Coming back to the topic of this post… analysing large data sets that include source code of many malware families that are made available via leaks or releases of curated collections may sometimes feel like a very mundane and counterproductive task, but the approach I want to propose here can give us tangible results very quickly.

For instance, extracting all the quoted strings from a large corpora of malicious source code files allows us to quickly identify many hardcoded file names used by the malware. These file names can be then used to quickly detect malware-related activity within a EDR/XDR telemetry. Queries focused on these hardcoded artifacts will help to detect the actual infections + the unwanted activities of employees (possible insider threat) who are downloading such malicious repos to their corporate devices thinking this is an acceptable way of ‘analysing’ malicious data (it’s usually not as it is an Acceptable Use Policy (AUP) violation in most of these cases).

Now that we have all this administrative fluff out of the way, let’s do some quick data crunching.

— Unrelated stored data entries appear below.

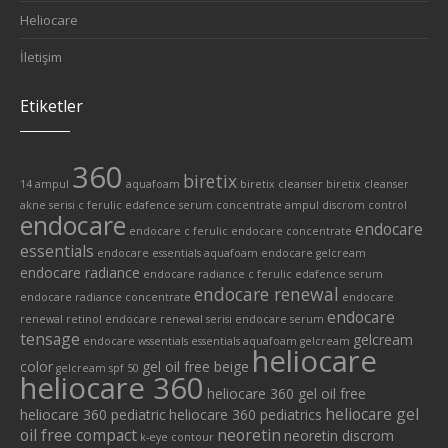
Heliocare
İletişim
Etiketler
360
biretix
14 ampul
aquafoam
biretix cleanser
biretix cleanser
akne serisi
c ferulic edafence serum
concentrate ampul
discrom control
endocare
endocare
endocare c ferulic
endocare concentrate
essentials
endocare essentials aquafoam
endocare gelcream
endocare radiance
endocare radiance c ferulic edafence serum
endocare renewal
endocare radiance concentrate
endocare
endocare
renewal retinol
endocare renewal serisi
endocare serum
tensage
gelcream
endocare wssentials
essentials aquafoam
gelcream
heliocare
color
gel oil free beige
gelcream spf 50
heliocare 360
heliocare 360 gel oil free
heliocare gel
heliocare 360 pediatric
heliocare 360 pediatrics
oil free compact
neoretin
neoretin discrom
k-eye contour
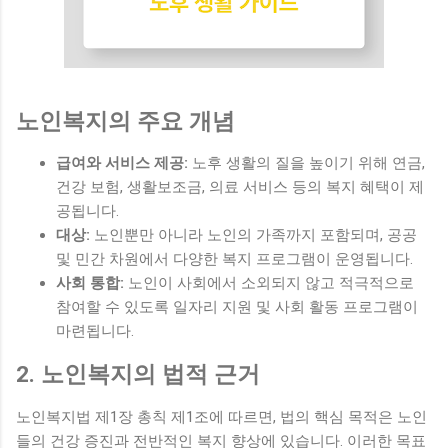
노인복지의 주요 개념
급여와 서비스 제공:
노후 생활의 질을 높이기 위해 연금,
건강 보험, 생활보조금, 의료 서비스 등의 복지 혜택이 제
공됩니다.
대상:
노인뿐만 아니라 노인의 가족까지 포함되며, 공공
및 민간 차원에서 다양한 복지 프로그램이 운영됩니다.
사회 통합:
노인이 사회에서 소외되지 않고 적극적으로
참여할 수 있도록 일자리 지원 및 사회 활동 프로그램이
마련됩니다.
2. 노인복지의 법적 근거
노인복지법 제1장 총칙 제1조에 따르면, 법의 핵심 목적은 노인
들의 건강 증진과 전반적인 복지 향상에 있습니다. 이러한 목표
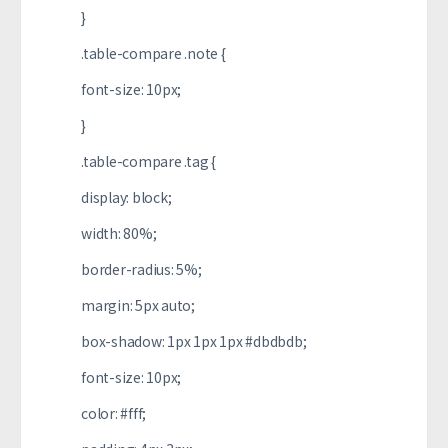
}
.table-compare .note {
font-size: 10px;
}
.table-compare .tag {
display: block;
width: 80%;
border-radius: 5%;
margin: 5px auto;
box-shadow: 1px 1px 1px #dbdbdb;
font-size: 10px;
color: #fff;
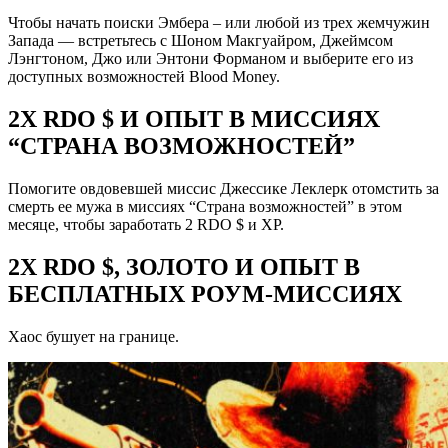
Чтобы начать поиски Эмбера – или любой из трех жемчужин
Запада — встретьтесь с Шоном Макгуайром, Джеймсом
Лэнгтоном, Джо или Энтони Форманом и выберите его из
доступных возможностей Blood Money.
2X RDO $ И ОПЫТ В МИССИЯХ
“СТРАНА ВОЗМОЖНОСТЕЙ”
Помогите овдовевшей миссис Джессике Леклерк отомстить за
смерть ее мужа в миссиях “Страна возможностей” в этом
месяце, чтобы заработать 2 RDO $ и XP.
2X RDO $, ЗОЛОТО И ОПЫТ В
БЕСПЛАТНЫХ РОУМ-МИССИЯХ
Хаос бушует на границе.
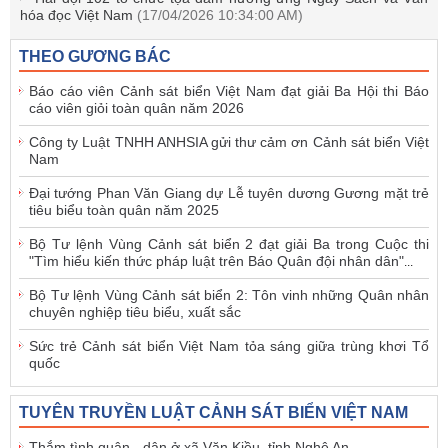
hóa đọc Việt Nam
(17/04/2026 10:34:00 AM)
THEO GƯƠNG BÁC
Báo cáo viên Cảnh sát biển Việt Nam đạt giải Ba Hội thi Báo
cáo viên giỏi toàn quân năm 2026
Công ty Luật TNHH ANHSIA gửi thư cảm ơn Cảnh sát biển Việt
Nam
Đại tướng Phan Văn Giang dự Lễ tuyên dương Gương mặt trẻ
tiêu biểu toàn quân năm 2025
Bộ Tư lệnh Vùng Cảnh sát biển 2 đạt giải Ba trong Cuộc thi
"Tìm hiểu kiến thức pháp luật trên Báo Quân đội nhân dân"
...
Bộ Tư lệnh Vùng Cảnh sát biển 2: Tôn vinh những Quân nhân
chuyên nghiệp tiêu biểu, xuất sắc
Sức trẻ Cảnh sát biển Việt Nam tỏa sáng giữa trùng khơi Tổ
quốc
TUYÊN TRUYỀN LUẬT CẢNH SÁT BIỂN VIỆT NAM
Thắm tình quân - dân ở xã Văn Kiều, tỉnh Nghệ An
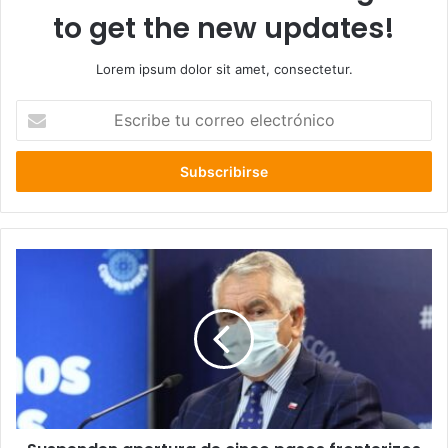
to get the new updates!
Lorem ipsum dolor sit amet, consectetur.
Escribe
tu
correo
electrónico
Suspenden
apertura
de
cinco
pasos
fronterizos
por
avance
de
ómicron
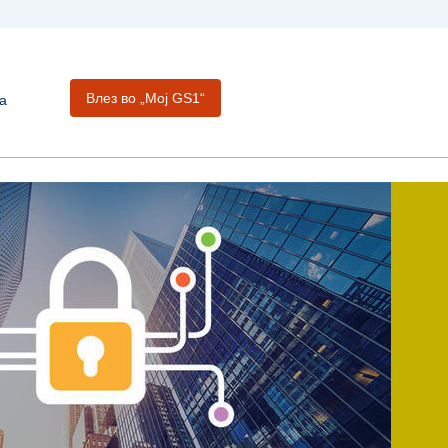
Влез во „Moj GS1“
а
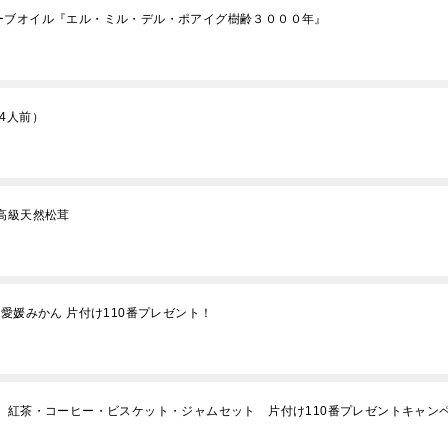
ーブオイル『エル・ミル・デル・ポアイグ樹齢３０００年』
4人前）
高級天然松茸
愛媛みかん 片付け110番プレゼント！
 紅茶・コーヒー・ビスケット・ジャムセット 片付け110番プレゼントキャン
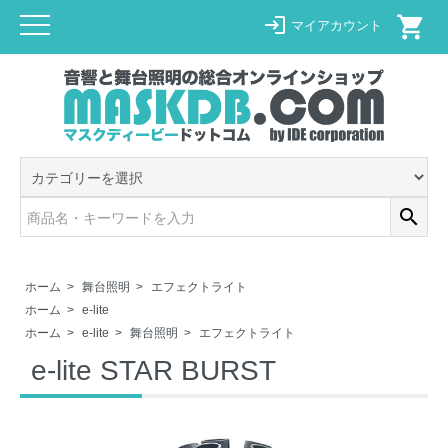
shopping_cart
login
マイアカウント
search
ホーム
>
舞台照明
>
エフェクトライト
ホーム
>
e-lite
ホーム
>
e-lite
>
舞台照明
>
エフェクトライト
e-lite STAR BURST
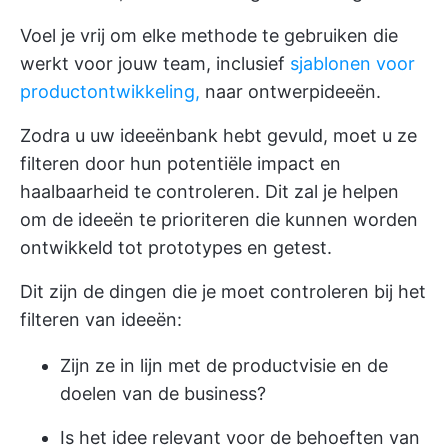
Voel je vrij om elke methode te gebruiken die
werkt voor jouw team, inclusief
sjablonen voor
productontwikkeling,
naar ontwerpideeën.
Zodra u uw ideeënbank hebt gevuld, moet u ze
filteren door hun potentiële impact en
haalbaarheid te controleren. Dit zal je helpen
om de ideeën te prioriteren die kunnen worden
ontwikkeld tot prototypes en getest.
Dit zijn de dingen die je moet controleren bij het
filteren van ideeën:
Zijn ze in lijn met de productvisie en de
doelen van de business?
Is het idee relevant voor de behoeften van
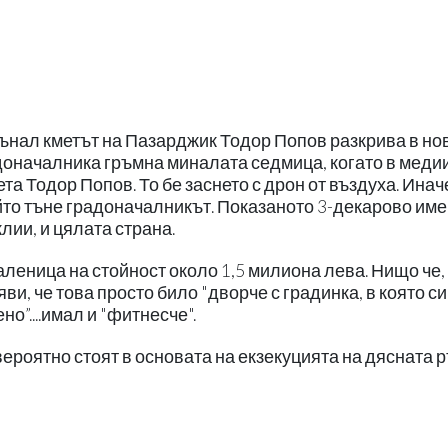
атънал кметът на Пазарджик Тодор Попов разкрива в но
адоначалника гръмна миналата седмица, когато в меди
та Тодор Попов. То бе заснето с дрон от въздуха. Инач
който тъне градоначалникът. Показаното 3-декарово име
ии, и цялата страна.
леница на стойност около 1,5 милиона лева. Нищо че,
ви, че това просто било "дворче с градинка, в която си
о”....имал и "фитнесче".
вероятно стоят в основата на екзекуцията на дясната 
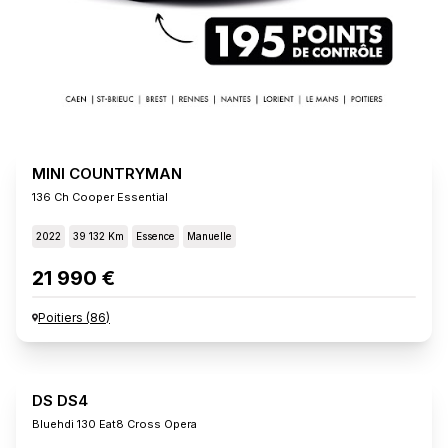
MINI COUNTRYMAN
136 Ch Cooper Essential
2022
39 132 Km
Essence
Manuelle
21 990 €
Poitiers
(
86
)
DS DS4
Bluehdi 130 Eat8 Cross Opera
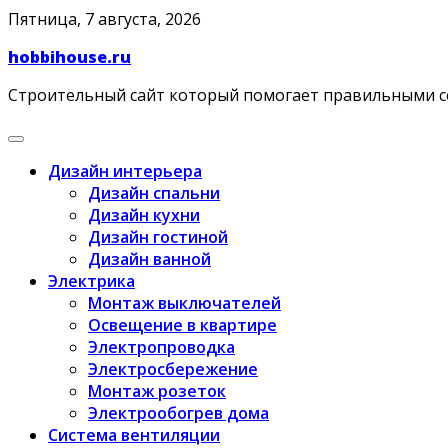
Skip
Пятница, 7 августа, 2026
to
hobbihouse.ru
content
Строительный сайт который помогает правильными 
Дизайн интерьера
Дизайн спальни
Дизайн кухни
Дизайн гостиной
Дизайн ванной
Электрика
Монтаж выключателей
Освещение в квартире
Электропроводка
Электросбережение
Монтаж розеток
Электрообогрев дома
Система вентиляции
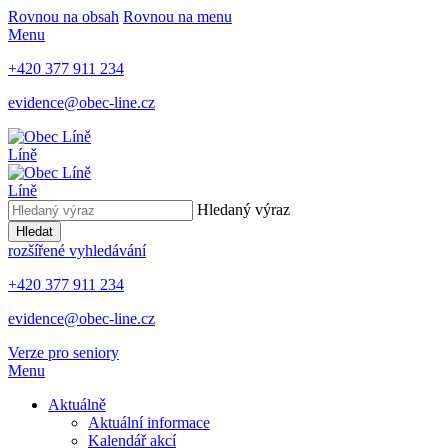
Rovnou na obsah
Rovnou na menu
Menu
+420 377 911 234
evidence@obec-line.cz
Líně
Líně
Hledaný výraz
Hledat
rozšířené vyhledávání
+420 377 911 234
evidence@obec-line.cz
Verze pro seniory
Menu
Aktuálně
Aktuální informace
Kalendář akcí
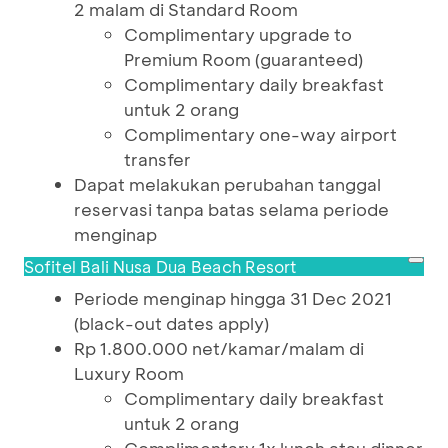
2 malam di Standard Room
Complimentary upgrade to
Premium Room (guaranteed)
Complimentary daily breakfast
untuk 2 orang
Complimentary one-way airport
transfer
Dapat melakukan perubahan tanggal
reservasi tanpa batas selama periode
menginap
Sofitel Bali Nusa Dua Beach Resort
Periode menginap hingga 31 Dec 2021
(black-out dates apply)
Rp 1.800.000 net/kamar/malam di
Luxury Room
Complimentary daily breakfast
untuk 2 orang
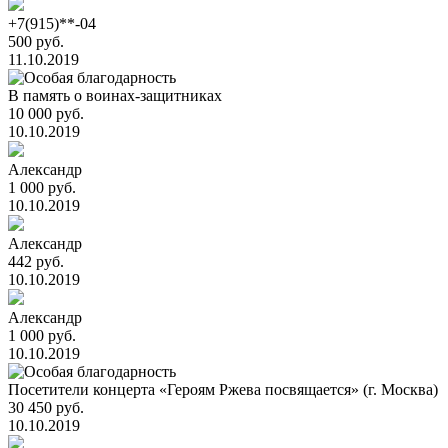
+7(915)**-04
500 руб.
11.10.2019
В память о воинах-защитниках
10 000 руб.
10.10.2019
Александр
1 000 руб.
10.10.2019
Александр
442 руб.
10.10.2019
Александр
1 000 руб.
10.10.2019
Посетители концерта «Героям Ржева посвящается» (г. Москва)
30 450 руб.
10.10.2019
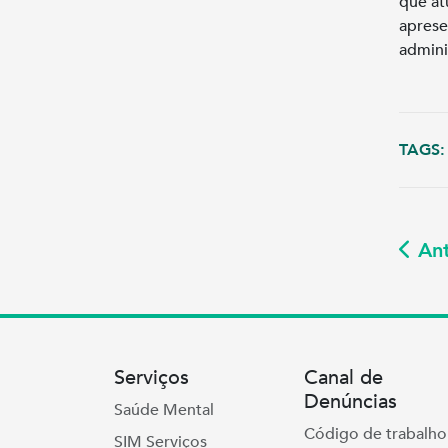
que at
aprese
admini
TAGS:
Ant
Serviços
Canal de
Denúncias
Saúde Mental
Código de trabalho
SIM Serviços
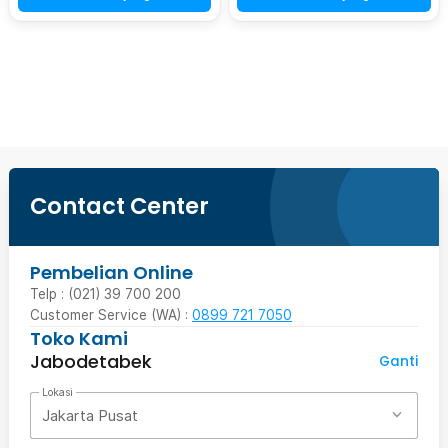
Beli Sekarang
Contact Center
Pembelian Online
Telp : (021) 39 700 200
Customer Service (WA) :
0899 721 7050
Toko Kami
Jabodetabek
Ganti
Lokasi
Jakarta Pusat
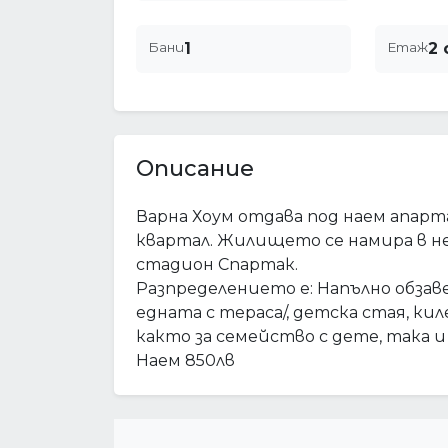
Бани
1
Етаж
2 
Описание
Варна Хоум отдава под наем апар
квартал. Жилището се намира в н
стадион Спартак.
Разпределението е: Напълно обзавед
едната с тераса/, детска стая, ки
както за семейство с дете, така и
Наем 850лв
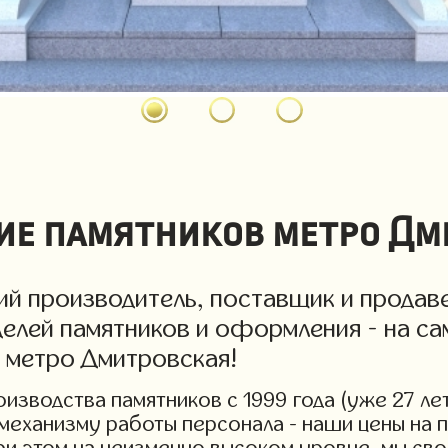
е памятников метро Дм
й производитель, поставщик и продаве
елей памятников и оформления - на са
и метро Дмитровская!
изводства памятников с 1999 года (уже 27 лет
 механизму работы персонала - наши цены на
ри этом на неизменно высоком уровне, мы сво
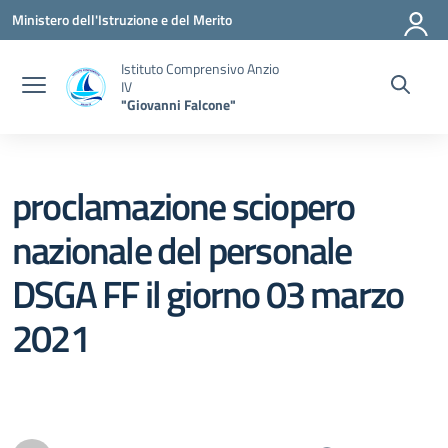
Vai ai contenuti
Vai al menu di navigazione
Vai al footer
Ministero dell'Istruzione e del Merito
Istituto Comprensivo Anzio
IV
"Giovanni Falcone"
proclamazione sciopero
nazionale del personale
DSGA FF il giorno 03 marzo
2021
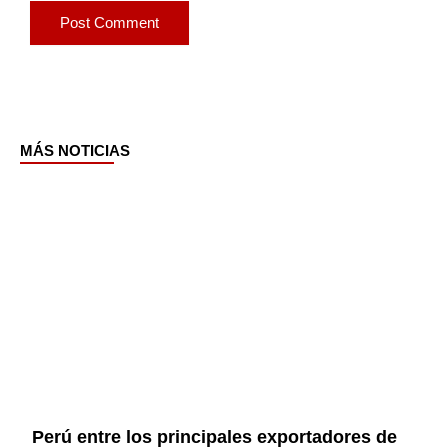
MÁS NOTICIAS
Page
Page
Page
Page
Perú entre los principales exportadores de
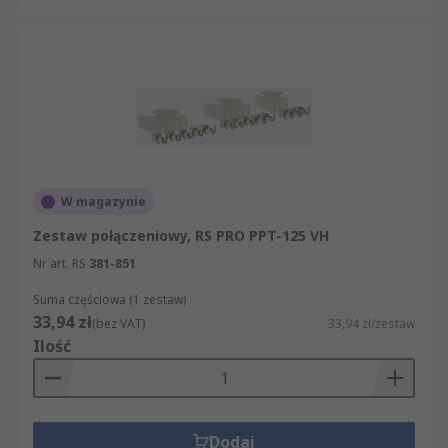
W magazynie
Zestaw połączeniowy, RS PRO PPT-125 VH
Nr art. RS
381-851
Suma częściowa (1 zestaw)
33,94 zł
(bez VAT)
33,94 zł/zestaw
Ilość
Dodaj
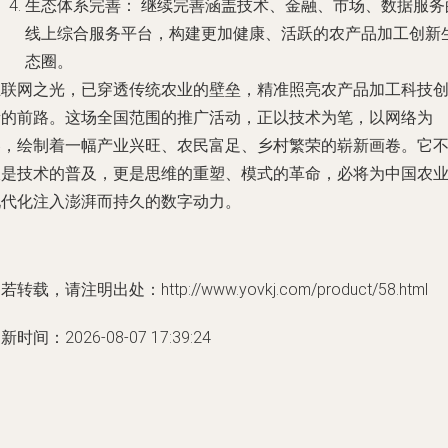
生态体系完善：
继续完善涵盖技术、金融、市场、数据服务
线上综合服务平台，构建更加健康、活跃的农产品加工创新
态圈。
互联网之光，已穿透传统农业的壁垒，精准照亮农产品加工科技
新的前路。这场全国范围的推广活动，正以技术为笔，以网络为
卷，绘制着一幅产业兴旺、农民富足、乡村繁荣的崭新画卷。它
仅是技术的普及，更是思维的重塑、模式的革命，必将为中国农
现代化注入澎湃而持久的数字动力。
若转载，请注明出处：http://www.yovkj.com/product/58.html
新时间：2026-08-07 17:39:24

After unpacking all the archives present inside the sampleset referenced by the first paragraph of this post, we look at all quoted strings referenced by the source code found inside the files with extensions belonging to the ‘programming file extensions’ set listed above. We then narrow down our attention to look for .txt file names that we extract from that string set, and then we manually eyeball them all to quickly build a list of interesting artifacts.

If we are properly prepared, it takes no more than 30 minutes to quickly extract interesting forensic artifacts from such a large source code corpora. Another 30 to eyeball the results and… 4h to write this blog post.